Learning Constraints from Stochastic Partially-Observed Closed-Loop Demonstrations
Chih-Yuan Chiu, Zhouyu Zhang, Glen Chou
TL;DR
This work addresses learning unknown, parametric safety constraints from locally optimal input–output demonstrations produced by stochastic, partially observed closed-loop systems. It extends inverse optimal control with a robust, KKT-based feasibility formulation and employs system-level synthesis to represent output-feedback policies, enabling recovery of nominal trajectories, feedback laws, and the constraint parameter $ heta$ from noisy data. The authors prove recovery and conservativeness guarantees in zero-noise settings and derive linear-in-noise sensitivity bounds, with empirical validation on linear and nonlinear dynamics (e.g., unicycle and quadrotor) showing high accuracy and robustness to transmission errors. The method yields provable constraint learning and safe policy synthesis, improving the reliability of constraint inference for safety-critical robotic applications under real-world noise and partial observability.
Abstract
We present a method for learning unknown parametric constraints from locally-optimal input-output trajectory data. We assume the data is generated by rollouts of stochastic nonlinear dynamics, under a single state or output feedback law and initial condition but distinct noise realizations, to robustly satisfy underlying constraints despite worst-case noise outcomes. We encode the Karush-Kuhn-Tucker (KKT) conditions of this robust optimal feedback control problem within a feasibility problem to recover constraints consistent with the local optimality of the demonstrations.
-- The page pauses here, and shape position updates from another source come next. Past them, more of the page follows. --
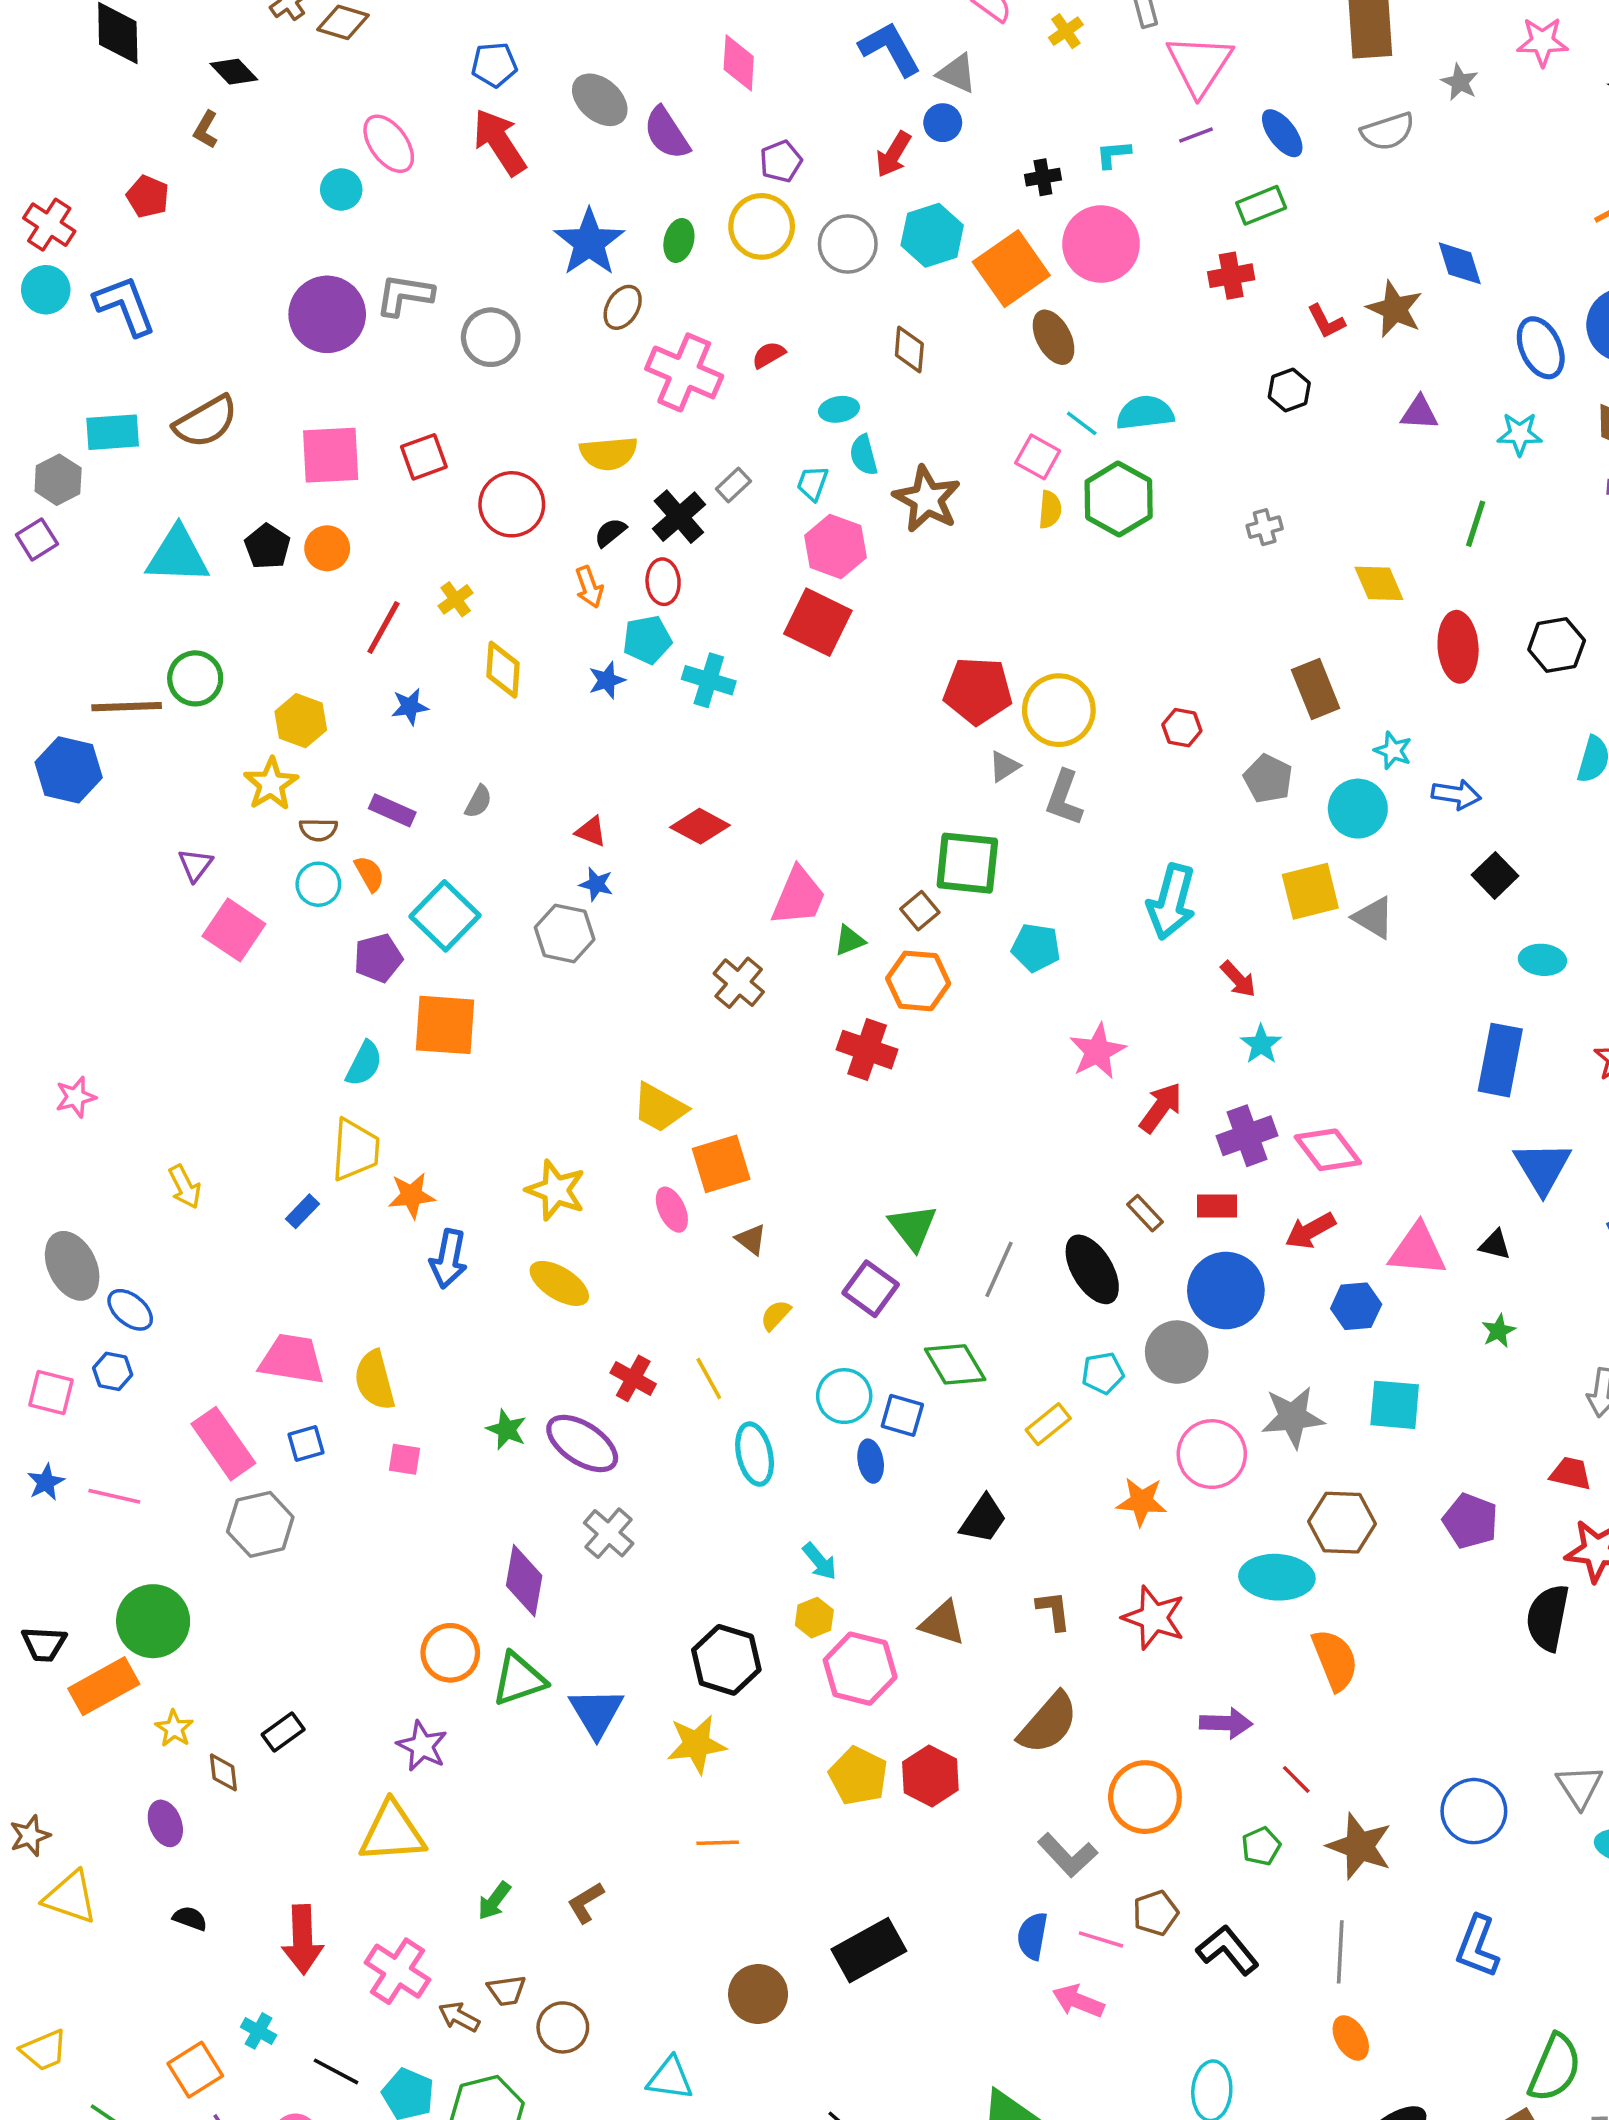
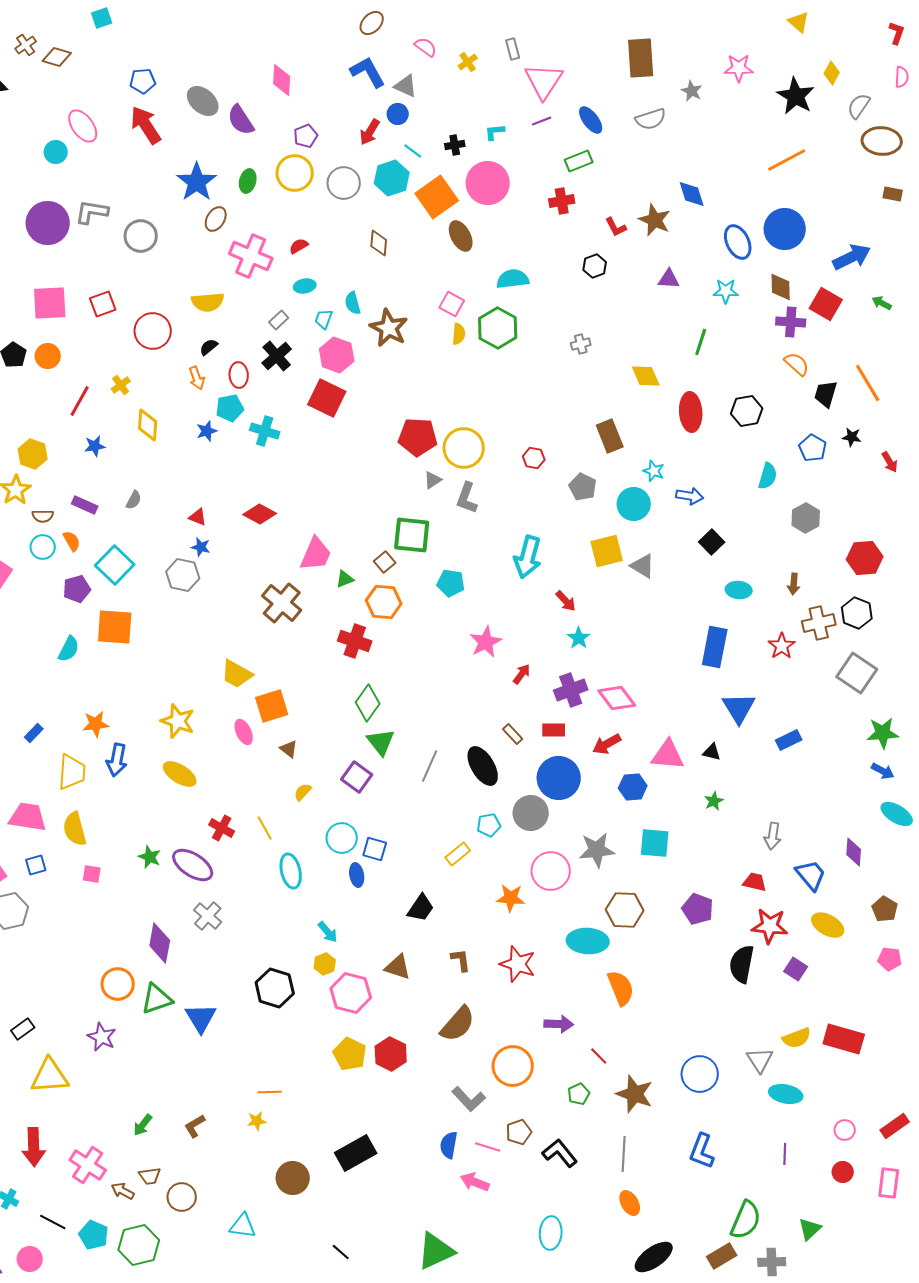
cyan ellipse: (839, 409) -> (305, 286), moved
cyan line: (1082, 423) -> (413, 151), moved
black cross: (679, 517) -> (277, 356), moved
brown cross: (739, 983) -> (282, 603), size x1.4
red arrow: (1161, 1108) -> (522, 674), size x0.7
yellow trapezoid: (355, 1150) -> (72, 772), moved
green diamond: (955, 1364) -> (368, 703), moved, turned 66
yellow star: (696, 1744) -> (257, 1121), moved, size x0.6
yellow triangle: (392, 1832) -> (50, 1076), moved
We prove that our constraint learning method (i) accurately recovers the demonstrator's policy, and (ii) conservatively estimates the set of policies that ensure constraint satisfaction despite worst-case noise realizations. Moreover, we perform sensitivity analysis, proving that when demonstrations are corrupted by transmission error, the inaccuracy in the learned feedback law scales linearly in the error magnitude. Empirically, our method accurately recovers unknown constraints from simulated noisy, closed-loop demonstrations generated using dynamics, both linear and nonlinear, (e.g., unicycle and quadrotor) and a range of feedback mechanisms.